*Exercise materials*:
Content starts
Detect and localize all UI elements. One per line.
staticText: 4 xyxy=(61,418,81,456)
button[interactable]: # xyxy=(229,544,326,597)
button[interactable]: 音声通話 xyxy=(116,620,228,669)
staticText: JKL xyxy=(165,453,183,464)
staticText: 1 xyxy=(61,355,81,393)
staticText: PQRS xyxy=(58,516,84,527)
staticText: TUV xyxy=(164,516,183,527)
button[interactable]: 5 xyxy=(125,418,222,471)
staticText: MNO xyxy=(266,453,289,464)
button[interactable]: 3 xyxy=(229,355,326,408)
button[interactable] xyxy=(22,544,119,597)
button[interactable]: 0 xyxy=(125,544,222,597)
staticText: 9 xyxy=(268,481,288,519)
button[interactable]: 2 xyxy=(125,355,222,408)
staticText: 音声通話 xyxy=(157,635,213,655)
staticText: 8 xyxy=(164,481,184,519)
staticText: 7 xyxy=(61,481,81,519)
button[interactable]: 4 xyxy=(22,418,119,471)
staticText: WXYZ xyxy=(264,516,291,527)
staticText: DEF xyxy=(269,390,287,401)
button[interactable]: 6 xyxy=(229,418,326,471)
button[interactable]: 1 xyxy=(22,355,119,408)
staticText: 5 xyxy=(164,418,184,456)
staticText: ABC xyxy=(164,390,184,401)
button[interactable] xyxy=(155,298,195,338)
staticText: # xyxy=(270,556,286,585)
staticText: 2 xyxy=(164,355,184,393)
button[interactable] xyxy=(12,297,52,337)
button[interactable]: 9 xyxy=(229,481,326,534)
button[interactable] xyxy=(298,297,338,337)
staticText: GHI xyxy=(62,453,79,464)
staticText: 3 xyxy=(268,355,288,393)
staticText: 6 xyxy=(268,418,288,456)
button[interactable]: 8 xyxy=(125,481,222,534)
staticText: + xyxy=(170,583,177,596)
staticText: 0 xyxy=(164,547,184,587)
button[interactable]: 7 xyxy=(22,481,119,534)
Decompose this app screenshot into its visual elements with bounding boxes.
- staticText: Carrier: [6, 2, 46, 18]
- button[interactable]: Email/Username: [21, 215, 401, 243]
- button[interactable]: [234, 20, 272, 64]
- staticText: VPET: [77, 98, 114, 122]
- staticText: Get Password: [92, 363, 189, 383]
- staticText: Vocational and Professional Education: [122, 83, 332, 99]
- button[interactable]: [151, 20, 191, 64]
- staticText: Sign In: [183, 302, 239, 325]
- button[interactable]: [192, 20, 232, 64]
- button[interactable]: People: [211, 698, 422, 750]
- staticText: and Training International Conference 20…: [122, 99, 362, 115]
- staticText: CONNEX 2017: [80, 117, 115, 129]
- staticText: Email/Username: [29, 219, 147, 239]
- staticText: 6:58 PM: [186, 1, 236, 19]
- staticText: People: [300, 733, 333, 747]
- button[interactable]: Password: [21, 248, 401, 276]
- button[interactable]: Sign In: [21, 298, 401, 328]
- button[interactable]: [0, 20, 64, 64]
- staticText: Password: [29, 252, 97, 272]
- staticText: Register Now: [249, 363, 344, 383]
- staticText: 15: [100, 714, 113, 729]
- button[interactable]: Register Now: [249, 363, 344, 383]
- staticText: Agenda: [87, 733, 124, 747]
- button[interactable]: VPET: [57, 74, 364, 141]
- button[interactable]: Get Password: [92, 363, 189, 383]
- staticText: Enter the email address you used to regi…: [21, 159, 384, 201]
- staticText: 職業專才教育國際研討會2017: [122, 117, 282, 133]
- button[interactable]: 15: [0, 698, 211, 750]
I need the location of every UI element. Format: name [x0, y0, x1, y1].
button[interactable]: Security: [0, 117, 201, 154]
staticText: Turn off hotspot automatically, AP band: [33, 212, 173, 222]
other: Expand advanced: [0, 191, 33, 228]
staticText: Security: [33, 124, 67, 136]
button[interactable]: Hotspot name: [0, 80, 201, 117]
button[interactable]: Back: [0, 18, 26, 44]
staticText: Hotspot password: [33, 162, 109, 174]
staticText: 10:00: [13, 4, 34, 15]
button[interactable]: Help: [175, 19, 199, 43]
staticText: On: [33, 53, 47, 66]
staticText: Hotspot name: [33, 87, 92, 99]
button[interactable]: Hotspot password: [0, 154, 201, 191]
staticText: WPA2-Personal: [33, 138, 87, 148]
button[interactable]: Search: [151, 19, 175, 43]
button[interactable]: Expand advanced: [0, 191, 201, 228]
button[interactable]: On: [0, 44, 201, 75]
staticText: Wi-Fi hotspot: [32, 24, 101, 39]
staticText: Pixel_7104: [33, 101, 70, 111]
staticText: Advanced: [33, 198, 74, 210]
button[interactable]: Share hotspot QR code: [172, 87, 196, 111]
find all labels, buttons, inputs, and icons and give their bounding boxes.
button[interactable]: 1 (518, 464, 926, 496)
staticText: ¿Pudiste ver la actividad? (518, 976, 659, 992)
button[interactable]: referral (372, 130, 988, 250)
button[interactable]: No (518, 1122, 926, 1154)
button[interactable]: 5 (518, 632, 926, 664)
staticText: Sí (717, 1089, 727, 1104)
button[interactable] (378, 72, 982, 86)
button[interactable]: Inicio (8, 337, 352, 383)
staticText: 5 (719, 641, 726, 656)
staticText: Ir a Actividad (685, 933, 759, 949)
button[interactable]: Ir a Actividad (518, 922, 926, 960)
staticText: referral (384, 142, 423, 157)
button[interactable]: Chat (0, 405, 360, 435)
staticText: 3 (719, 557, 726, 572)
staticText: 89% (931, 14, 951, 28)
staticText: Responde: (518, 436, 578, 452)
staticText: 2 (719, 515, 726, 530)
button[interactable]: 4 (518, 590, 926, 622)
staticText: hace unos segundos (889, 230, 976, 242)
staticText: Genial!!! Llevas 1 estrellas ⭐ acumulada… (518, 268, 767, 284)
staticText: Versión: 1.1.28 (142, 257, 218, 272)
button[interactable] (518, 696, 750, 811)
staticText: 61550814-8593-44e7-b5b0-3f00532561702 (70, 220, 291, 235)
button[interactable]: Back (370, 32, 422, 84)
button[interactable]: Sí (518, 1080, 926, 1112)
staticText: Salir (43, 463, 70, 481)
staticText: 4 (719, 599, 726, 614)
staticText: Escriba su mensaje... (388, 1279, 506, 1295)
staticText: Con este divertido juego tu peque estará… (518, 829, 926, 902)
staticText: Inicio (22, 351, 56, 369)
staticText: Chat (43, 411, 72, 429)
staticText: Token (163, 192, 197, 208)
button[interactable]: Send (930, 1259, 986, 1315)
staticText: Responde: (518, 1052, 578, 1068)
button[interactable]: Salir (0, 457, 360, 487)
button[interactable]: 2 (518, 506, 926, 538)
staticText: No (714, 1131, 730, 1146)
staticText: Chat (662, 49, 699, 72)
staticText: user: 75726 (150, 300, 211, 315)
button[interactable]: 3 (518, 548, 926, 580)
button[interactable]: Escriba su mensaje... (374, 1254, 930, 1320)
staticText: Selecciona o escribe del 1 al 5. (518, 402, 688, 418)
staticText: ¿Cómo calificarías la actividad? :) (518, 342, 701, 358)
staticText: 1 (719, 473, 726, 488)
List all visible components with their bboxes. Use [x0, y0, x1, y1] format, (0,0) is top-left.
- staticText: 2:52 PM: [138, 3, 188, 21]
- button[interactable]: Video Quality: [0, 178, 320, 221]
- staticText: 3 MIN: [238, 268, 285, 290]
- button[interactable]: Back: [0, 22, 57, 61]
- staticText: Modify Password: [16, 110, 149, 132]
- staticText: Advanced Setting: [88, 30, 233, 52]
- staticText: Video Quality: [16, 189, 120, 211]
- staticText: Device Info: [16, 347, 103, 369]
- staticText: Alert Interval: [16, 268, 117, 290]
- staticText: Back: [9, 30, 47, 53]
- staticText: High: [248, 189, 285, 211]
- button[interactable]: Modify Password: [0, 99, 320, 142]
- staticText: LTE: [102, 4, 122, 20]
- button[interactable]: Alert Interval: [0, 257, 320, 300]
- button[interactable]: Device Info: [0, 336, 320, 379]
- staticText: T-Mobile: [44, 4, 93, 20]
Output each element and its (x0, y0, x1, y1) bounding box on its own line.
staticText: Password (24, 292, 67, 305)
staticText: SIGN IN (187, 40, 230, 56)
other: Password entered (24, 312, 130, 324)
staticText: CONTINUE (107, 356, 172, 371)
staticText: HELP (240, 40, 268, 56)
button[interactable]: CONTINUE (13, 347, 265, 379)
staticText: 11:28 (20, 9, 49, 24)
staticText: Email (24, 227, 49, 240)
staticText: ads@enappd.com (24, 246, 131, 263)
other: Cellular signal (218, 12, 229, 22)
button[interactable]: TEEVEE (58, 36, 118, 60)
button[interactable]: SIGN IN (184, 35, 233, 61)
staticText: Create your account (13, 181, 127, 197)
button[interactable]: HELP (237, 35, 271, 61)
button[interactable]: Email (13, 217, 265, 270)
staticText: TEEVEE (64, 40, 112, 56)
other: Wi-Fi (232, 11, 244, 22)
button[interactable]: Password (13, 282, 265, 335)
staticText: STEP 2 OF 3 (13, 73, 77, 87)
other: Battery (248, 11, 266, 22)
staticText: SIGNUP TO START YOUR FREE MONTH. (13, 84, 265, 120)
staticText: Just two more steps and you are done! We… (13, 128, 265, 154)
Content ends
*Task objective*: Looking at the records above, which lines contain "Back"? Copy those lines.

*Answer for the task*:
button[interactable]: Back: [0, 18, 26, 44]
button[interactable]: Back (370, 32, 422, 84)
- button[interactable]: Back: [0, 22, 57, 61]
- staticText: Back: [9, 30, 47, 53]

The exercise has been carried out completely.